If Jeanne were here, she would've poked me in the ribs, teased me to listen to the old women who swear by using burdock as medicine.  You could put some more hairs on your thinning pate, she would have grinned.

I wish it was easier for things to keep safe and close.

That people had as much a fighting chance at being together as the burdock has a chance of keeping its legacy alive, holding tight to any one who comes near, tossing its seeds as they walk with the burr's elegant hooks.

The hooks...

Would you look at the genius nature has made
with the burdock's hooks!

Thursday, September 16, 2010

Lessons Learned in the dark - 9/16

This is the part of the movie where the figure in the shadows steps forward.
Flicks the last third of his cigarette with his fingers.

If the twin corpses at the man's feet had breath, you'd have bet they'd have screamed.

Instead, their gas-drenched bodies silently shiver with flames.

The child is staring down the fire. They were his parents.

The figure claps a ash-covered hand on the child's shoulder.

Guess I've just made your fucking night, he drawls.
Not every child gets to have an origin story.

And decades from now, when your knuckles bleed from the weight of skull to fist, you'll remember me. Hell, maybe even thank me.

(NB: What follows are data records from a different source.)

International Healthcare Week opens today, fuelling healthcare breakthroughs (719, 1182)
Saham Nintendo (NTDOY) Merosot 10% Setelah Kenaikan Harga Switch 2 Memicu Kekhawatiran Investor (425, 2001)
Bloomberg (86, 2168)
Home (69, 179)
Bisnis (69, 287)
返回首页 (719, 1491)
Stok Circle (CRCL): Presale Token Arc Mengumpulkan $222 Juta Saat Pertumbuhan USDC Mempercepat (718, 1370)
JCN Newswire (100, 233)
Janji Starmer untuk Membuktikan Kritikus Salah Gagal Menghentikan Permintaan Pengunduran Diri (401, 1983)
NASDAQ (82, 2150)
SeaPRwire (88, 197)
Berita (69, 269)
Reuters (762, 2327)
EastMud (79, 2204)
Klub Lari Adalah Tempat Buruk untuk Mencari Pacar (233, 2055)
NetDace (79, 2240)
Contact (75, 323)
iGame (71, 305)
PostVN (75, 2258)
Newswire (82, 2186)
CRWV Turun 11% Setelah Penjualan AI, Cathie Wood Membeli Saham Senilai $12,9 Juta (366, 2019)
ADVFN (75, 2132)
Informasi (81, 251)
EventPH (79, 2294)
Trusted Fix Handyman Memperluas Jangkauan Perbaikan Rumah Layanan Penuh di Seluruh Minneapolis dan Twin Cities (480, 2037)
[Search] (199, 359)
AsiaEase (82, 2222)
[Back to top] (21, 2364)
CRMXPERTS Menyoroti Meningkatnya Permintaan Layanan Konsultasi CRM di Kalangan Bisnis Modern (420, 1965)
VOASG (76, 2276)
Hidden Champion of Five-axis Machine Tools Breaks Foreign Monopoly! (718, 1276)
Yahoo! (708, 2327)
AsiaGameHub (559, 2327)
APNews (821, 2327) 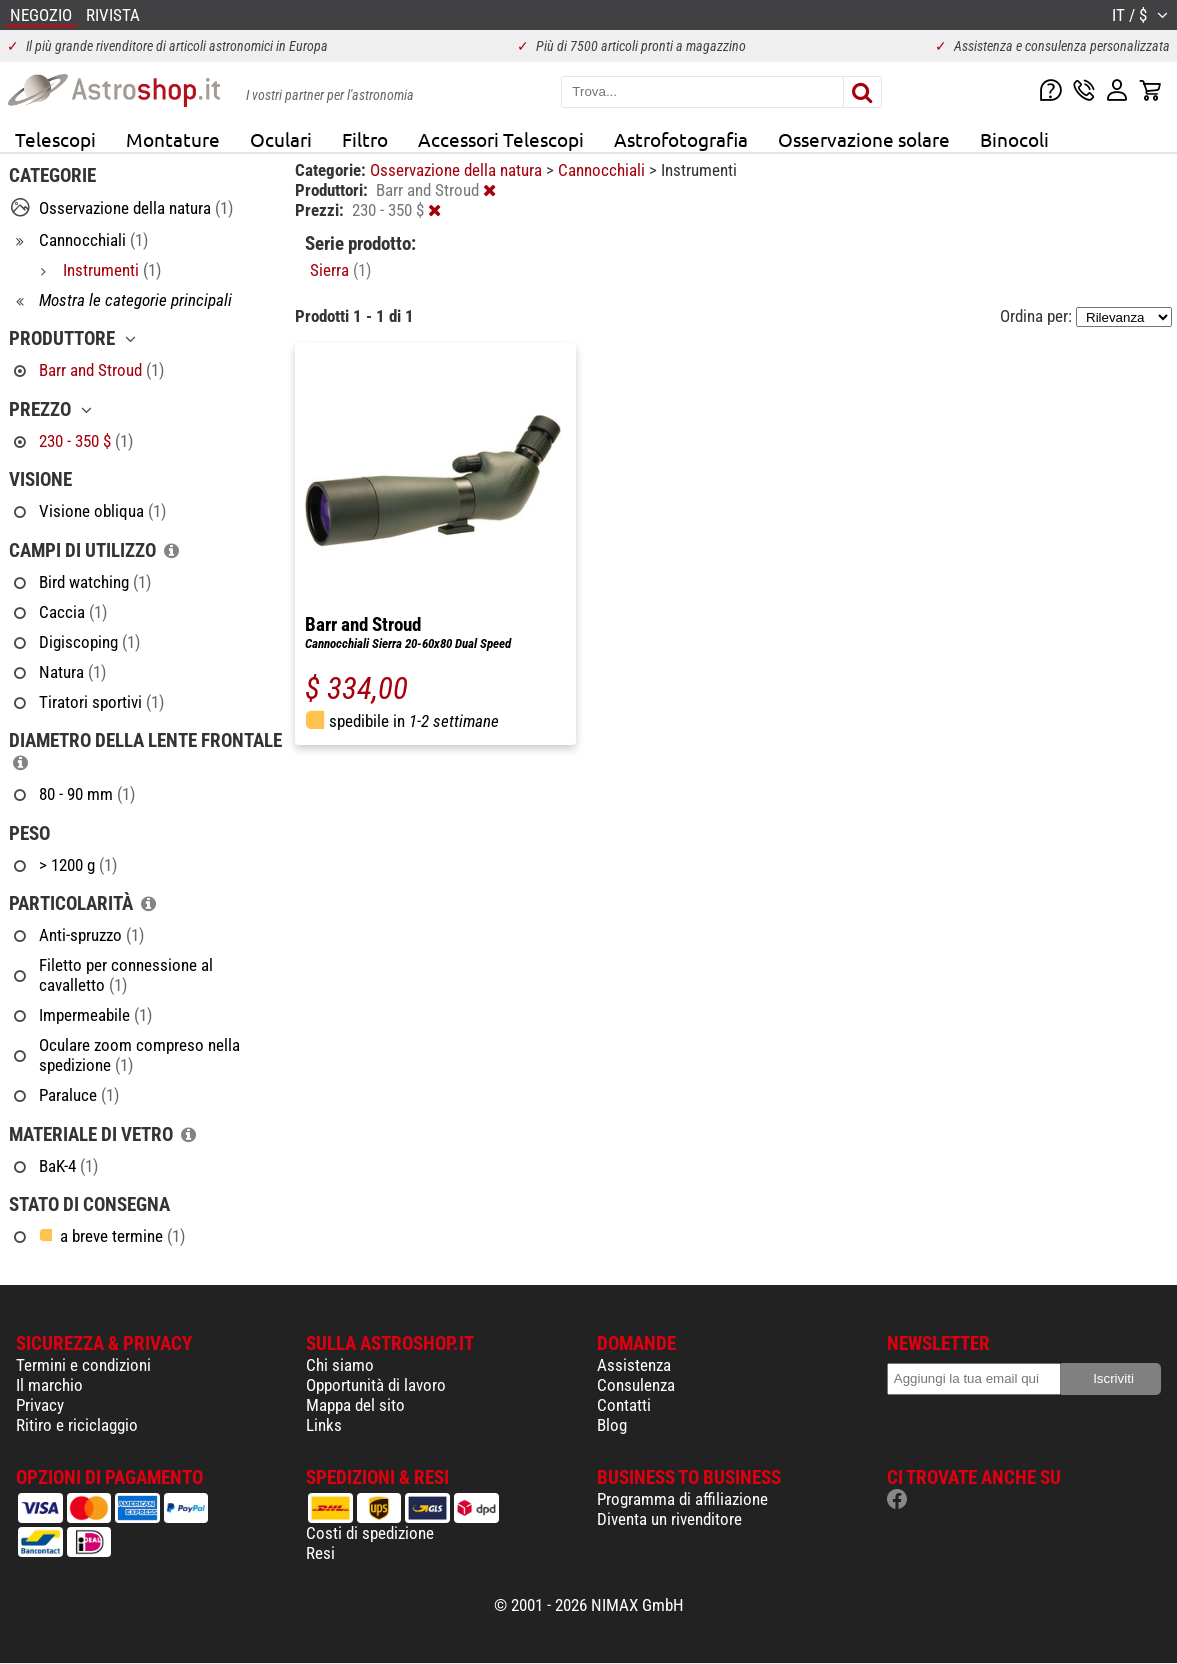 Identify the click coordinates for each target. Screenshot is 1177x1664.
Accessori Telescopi (501, 139)
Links (324, 1425)
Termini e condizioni (83, 1365)
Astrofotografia (681, 139)
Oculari (281, 139)
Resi (320, 1553)
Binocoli (1014, 139)
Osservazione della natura (458, 170)
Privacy (40, 1405)
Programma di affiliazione (682, 1499)
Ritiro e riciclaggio (77, 1425)
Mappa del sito (355, 1405)
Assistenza (634, 1365)
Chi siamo (340, 1365)
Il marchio (49, 1385)
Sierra (340, 270)
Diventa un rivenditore (669, 1519)
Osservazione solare (864, 139)
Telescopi (55, 139)
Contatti (624, 1405)
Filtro (365, 139)
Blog (612, 1425)
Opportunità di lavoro (376, 1385)
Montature (173, 139)
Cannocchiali (603, 170)
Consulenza (636, 1385)
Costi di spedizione (370, 1533) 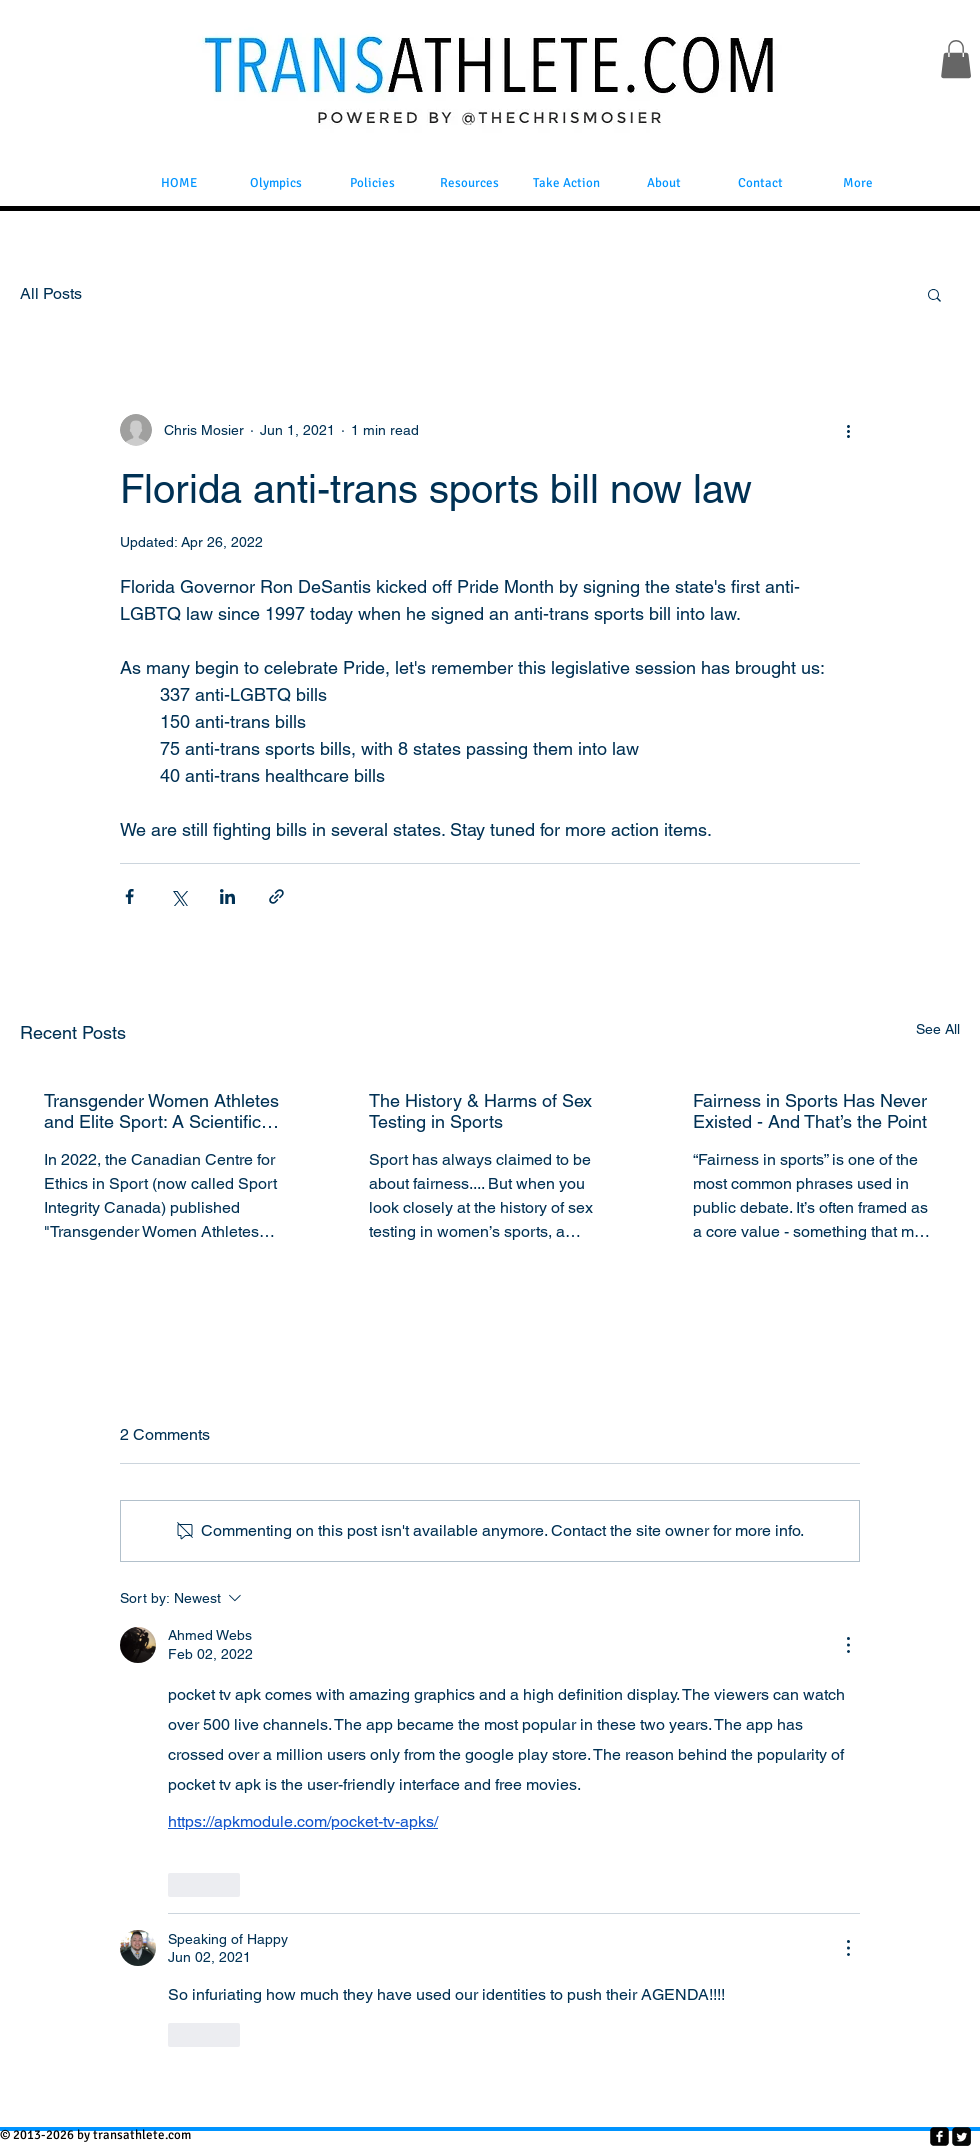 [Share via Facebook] (129, 896)
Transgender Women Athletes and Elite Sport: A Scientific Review (161, 1111)
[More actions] (848, 430)
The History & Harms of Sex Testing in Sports (480, 1111)
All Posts (51, 293)
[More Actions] (848, 1645)
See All (938, 1029)
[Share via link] (276, 896)
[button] (956, 59)
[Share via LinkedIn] (227, 896)
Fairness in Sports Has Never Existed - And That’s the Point (810, 1111)
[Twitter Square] (961, 2136)
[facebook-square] (939, 2136)
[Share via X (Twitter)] (178, 896)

But you'll never take me. I lack a name, a face, even the dignity to stay alive long enough to face you. I'll probably measure out too much heroin, fall asleep in a bathtub.

Peaceful-like.

Well, kid - it's been fun. Have a nice life.

Sunday, September 12, 2010

Regret

So you're in the phone for an hour today.
With 2004.
She's sweet and beautiful, just like before.
But she is unraveling. She wants 2004 to be everywhere. Wants the same joy she had, and refuses to loosen her panic grip.

Look at this photo. It's like staring at people from a foreign country. The past.
Where you were so pluckish and goofy, like a baby duckling. You and your pretentious literary
mag swag. Celluar phone clipped to the pants with pride.

The past. That uninvited guest. You open the door. You pour it a drink. You keep your voice
firm. You will give them no hospitality. You grab their coat. You open and close the door behind them.

Thursday, September 9, 2010

Glut

Too much fat pillowed inside your flesh.
Too many books hoarded past their orginal desire, lapping up dust.
Too many promises to care for yourself unfulfilled.
Too many trappings and not enough freedom.

Look at you. You're a potted plant. Mid thirties, close to three hundred pounds, and not a dream in your head.

No more. 143 days. This project starts now.